Given your criticism about Viserys I’s two marriages and his decision to make his eldest daughter male heir. How is that he failed where Nymeria of Rhoynar succeeded, she also had multiple marriages with children from different husbands, and the succession still went to her eldest daughter from her first Martell husband?

goodqueenaly:

To be fair, we don’t know what happened with the Martell succession specifically, only that Nymeria’s eldest Martell daughter did succeed over her Dayne son. We don’t have details on what Nymeria did in her lifetime to ensure that her eldest princess would be seen as the heiress over her son, or whether any of the native Dornish Houses grumbled or made a fuss about this foreign succession mode (especially the Daynes, who had a horse in the race, and the Yronwoods, who would ever be eager to undermine their old Martell vassals if it meant they could get closer to restoring their kingdom).
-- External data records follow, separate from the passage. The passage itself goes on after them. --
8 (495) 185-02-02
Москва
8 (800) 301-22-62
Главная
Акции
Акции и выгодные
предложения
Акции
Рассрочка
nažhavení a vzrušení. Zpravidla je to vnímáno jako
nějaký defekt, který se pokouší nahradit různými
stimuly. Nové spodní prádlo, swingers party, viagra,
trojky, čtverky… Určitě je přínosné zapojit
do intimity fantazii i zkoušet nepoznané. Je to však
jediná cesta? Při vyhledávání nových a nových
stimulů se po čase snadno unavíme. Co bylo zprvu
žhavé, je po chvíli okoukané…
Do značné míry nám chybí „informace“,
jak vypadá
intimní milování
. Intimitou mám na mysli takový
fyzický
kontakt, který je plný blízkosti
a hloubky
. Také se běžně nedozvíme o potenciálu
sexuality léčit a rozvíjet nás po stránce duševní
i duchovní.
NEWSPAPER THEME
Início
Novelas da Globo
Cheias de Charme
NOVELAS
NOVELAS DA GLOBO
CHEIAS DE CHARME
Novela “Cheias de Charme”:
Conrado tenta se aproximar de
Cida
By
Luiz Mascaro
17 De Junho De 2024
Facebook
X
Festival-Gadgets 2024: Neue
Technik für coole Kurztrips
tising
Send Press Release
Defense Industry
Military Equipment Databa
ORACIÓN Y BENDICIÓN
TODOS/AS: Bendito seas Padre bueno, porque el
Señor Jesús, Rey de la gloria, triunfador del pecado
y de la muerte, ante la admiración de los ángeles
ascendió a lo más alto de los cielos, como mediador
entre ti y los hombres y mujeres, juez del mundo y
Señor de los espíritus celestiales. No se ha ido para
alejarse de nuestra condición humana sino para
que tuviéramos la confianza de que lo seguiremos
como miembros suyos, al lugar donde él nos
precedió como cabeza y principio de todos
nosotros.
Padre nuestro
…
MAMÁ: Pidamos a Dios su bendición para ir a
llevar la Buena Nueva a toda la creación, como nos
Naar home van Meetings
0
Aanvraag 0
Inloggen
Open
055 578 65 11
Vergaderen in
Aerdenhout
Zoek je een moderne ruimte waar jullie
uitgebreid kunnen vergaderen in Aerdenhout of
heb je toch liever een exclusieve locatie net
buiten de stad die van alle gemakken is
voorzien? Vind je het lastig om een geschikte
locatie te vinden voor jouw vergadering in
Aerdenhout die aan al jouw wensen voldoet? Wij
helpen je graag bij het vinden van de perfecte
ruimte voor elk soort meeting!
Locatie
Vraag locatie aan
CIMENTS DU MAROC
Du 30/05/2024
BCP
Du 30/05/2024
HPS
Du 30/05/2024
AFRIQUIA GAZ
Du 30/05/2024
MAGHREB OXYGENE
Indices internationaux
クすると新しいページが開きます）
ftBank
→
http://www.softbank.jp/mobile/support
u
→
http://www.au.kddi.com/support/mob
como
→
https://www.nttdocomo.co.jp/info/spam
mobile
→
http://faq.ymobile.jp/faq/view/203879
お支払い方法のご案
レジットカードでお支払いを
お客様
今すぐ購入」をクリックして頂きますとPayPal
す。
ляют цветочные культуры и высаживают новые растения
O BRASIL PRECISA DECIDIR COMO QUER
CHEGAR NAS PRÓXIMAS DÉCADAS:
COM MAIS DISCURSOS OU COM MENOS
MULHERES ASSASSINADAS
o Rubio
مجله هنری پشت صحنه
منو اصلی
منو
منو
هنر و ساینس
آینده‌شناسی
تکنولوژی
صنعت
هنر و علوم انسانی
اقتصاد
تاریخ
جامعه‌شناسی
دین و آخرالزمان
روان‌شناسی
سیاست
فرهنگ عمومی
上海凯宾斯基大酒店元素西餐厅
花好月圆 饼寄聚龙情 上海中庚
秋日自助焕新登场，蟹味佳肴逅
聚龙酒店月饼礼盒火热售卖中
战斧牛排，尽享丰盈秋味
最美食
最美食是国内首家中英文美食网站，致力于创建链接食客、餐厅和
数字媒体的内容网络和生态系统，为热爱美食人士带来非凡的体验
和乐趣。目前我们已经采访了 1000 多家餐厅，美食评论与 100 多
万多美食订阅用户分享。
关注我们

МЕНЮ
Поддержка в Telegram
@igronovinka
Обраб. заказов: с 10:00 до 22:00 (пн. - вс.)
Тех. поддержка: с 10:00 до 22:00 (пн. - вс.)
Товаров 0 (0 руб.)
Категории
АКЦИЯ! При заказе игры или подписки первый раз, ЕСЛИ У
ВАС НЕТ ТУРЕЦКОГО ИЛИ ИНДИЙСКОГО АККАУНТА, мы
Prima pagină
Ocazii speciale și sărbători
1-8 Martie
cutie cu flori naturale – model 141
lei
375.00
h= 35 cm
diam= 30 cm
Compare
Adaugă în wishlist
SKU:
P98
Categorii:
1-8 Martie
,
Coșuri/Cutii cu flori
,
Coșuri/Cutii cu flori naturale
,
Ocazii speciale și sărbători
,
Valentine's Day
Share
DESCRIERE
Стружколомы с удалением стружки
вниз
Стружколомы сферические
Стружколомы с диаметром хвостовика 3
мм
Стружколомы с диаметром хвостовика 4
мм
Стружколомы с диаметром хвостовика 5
That being said, I think it’s pretty evident that Princess Nymeria was far, far more competent of a monarch than Viserys I ever was, especially where dynastic politics were concerned. As the female, foreign-born founder not simply of a new dynasty, but a completely new state, Nymeria had to have realized that her position was anything but secure; all her personal forcefulness and cleverness would be meaningless at her death if she did not take action to ensure the new principality would continue (hell, look how the Targaryen dynasty might well have collapsed within a decade of Aegon the Conqueror’s death, if not for the personal courageousness of Alyssa Velaryon and Rhaena Targaryen). Even during her conquest, Nymeria demonstrated that she understood the value of building coalitions (allying with the Daynes, Fowlers, Tolands, and Ullers and marrying Lord Uller and Davos Dayne), showing herself as a Dornishwoman rather than merely a woman of the Rhoynar (marrying the native Lord Mors Martell and spectacularly burning her Rhoynish ships), and demonstrating that she was a rightful ruling princess (sending the six defeated Dornish kings to the Wall). Given that background, I cannot imagine Nymeria did not take steps to show that her eldest daughter was to be princess after her. Probably this involved an advantageous, Dornish marriage for the princess-presumptive (which would also be a helpful opportunity to demonstrate that a ruling princess’ children would still have the Nymeros Martell name), probably giving the princess-presumptive some sort of governmental responsibility, maybe also making progresses to the great Dornish seats a la Aegon the Conqueror. The specifics are less important (in the sense that we have far too little detail to guess what they are) than the fact that Nymeria surely did something to make her subjects believe her eldest daughter was her heiress.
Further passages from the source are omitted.